═══ Source data ═══
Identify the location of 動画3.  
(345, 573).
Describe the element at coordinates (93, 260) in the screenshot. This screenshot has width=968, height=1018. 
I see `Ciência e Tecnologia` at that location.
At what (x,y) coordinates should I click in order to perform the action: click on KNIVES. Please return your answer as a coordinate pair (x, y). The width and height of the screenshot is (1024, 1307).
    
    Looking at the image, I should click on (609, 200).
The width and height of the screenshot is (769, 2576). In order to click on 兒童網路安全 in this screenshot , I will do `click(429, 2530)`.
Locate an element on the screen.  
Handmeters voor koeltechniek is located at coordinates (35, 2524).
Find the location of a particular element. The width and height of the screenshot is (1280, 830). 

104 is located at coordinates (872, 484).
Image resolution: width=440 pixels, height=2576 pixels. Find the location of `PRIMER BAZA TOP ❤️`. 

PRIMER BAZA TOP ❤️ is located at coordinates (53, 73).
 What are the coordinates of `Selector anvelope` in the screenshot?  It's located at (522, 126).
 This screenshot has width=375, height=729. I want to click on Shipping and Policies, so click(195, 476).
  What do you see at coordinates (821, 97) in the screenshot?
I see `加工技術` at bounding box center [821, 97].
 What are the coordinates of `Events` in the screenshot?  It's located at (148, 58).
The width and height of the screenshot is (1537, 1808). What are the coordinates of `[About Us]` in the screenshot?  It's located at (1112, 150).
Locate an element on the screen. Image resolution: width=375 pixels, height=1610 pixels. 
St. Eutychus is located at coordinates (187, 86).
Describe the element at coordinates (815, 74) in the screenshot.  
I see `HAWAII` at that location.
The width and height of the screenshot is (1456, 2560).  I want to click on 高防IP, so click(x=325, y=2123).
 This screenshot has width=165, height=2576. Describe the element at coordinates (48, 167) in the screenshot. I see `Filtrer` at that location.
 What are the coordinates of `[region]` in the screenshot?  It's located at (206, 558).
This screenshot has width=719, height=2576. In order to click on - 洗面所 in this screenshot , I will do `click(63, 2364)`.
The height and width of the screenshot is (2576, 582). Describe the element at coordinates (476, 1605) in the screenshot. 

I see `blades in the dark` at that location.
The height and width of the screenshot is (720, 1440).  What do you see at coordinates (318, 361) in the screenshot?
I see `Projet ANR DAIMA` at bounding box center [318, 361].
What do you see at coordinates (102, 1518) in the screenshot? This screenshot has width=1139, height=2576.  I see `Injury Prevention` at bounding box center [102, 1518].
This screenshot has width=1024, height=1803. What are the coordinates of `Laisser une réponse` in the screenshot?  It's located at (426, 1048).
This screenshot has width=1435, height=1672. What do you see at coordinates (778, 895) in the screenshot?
═══
**Assignment:** What you hand back must match the records above exactly.

**Exercise response:**
Identify the location of 動画3.  
(345, 573).
Describe the element at coordinates (93, 260) in the screenshot. This screenshot has width=968, height=1018. 
I see `Ciência e Tecnologia` at that location.
At what (x,y) coordinates should I click in order to perform the action: click on KNIVES. Please return your answer as a coordinate pair (x, y). The width and height of the screenshot is (1024, 1307).
    
    Looking at the image, I should click on (609, 200).
The width and height of the screenshot is (769, 2576). In order to click on 兒童網路安全 in this screenshot , I will do `click(429, 2530)`.
Locate an element on the screen.  
Handmeters voor koeltechniek is located at coordinates (35, 2524).
Find the location of a particular element. The width and height of the screenshot is (1280, 830). 

104 is located at coordinates (872, 484).
Image resolution: width=440 pixels, height=2576 pixels. Find the location of `PRIMER BAZA TOP ❤️`. 

PRIMER BAZA TOP ❤️ is located at coordinates (53, 73).
 What are the coordinates of `Selector anvelope` in the screenshot?  It's located at (522, 126).
 This screenshot has width=375, height=729. I want to click on Shipping and Policies, so click(195, 476).
  What do you see at coordinates (821, 97) in the screenshot?
I see `加工技術` at bounding box center [821, 97].
 What are the coordinates of `Events` in the screenshot?  It's located at (148, 58).
The width and height of the screenshot is (1537, 1808). What are the coordinates of `[About Us]` in the screenshot?  It's located at (1112, 150).
Locate an element on the screen. Image resolution: width=375 pixels, height=1610 pixels. 
St. Eutychus is located at coordinates (187, 86).
Describe the element at coordinates (815, 74) in the screenshot.  
I see `HAWAII` at that location.
The width and height of the screenshot is (1456, 2560).  I want to click on 高防IP, so click(x=325, y=2123).
 This screenshot has width=165, height=2576. Describe the element at coordinates (48, 167) in the screenshot. I see `Filtrer` at that location.
 What are the coordinates of `[region]` in the screenshot?  It's located at (206, 558).
This screenshot has width=719, height=2576. In order to click on - 洗面所 in this screenshot , I will do `click(63, 2364)`.
The height and width of the screenshot is (2576, 582). Describe the element at coordinates (476, 1605) in the screenshot. 

I see `blades in the dark` at that location.
The height and width of the screenshot is (720, 1440).  What do you see at coordinates (318, 361) in the screenshot?
I see `Projet ANR DAIMA` at bounding box center [318, 361].
What do you see at coordinates (102, 1518) in the screenshot? This screenshot has width=1139, height=2576.  I see `Injury Prevention` at bounding box center [102, 1518].
This screenshot has width=1024, height=1803. What are the coordinates of `Laisser une réponse` in the screenshot?  It's located at (426, 1048).
This screenshot has width=1435, height=1672. What do you see at coordinates (778, 895) in the screenshot?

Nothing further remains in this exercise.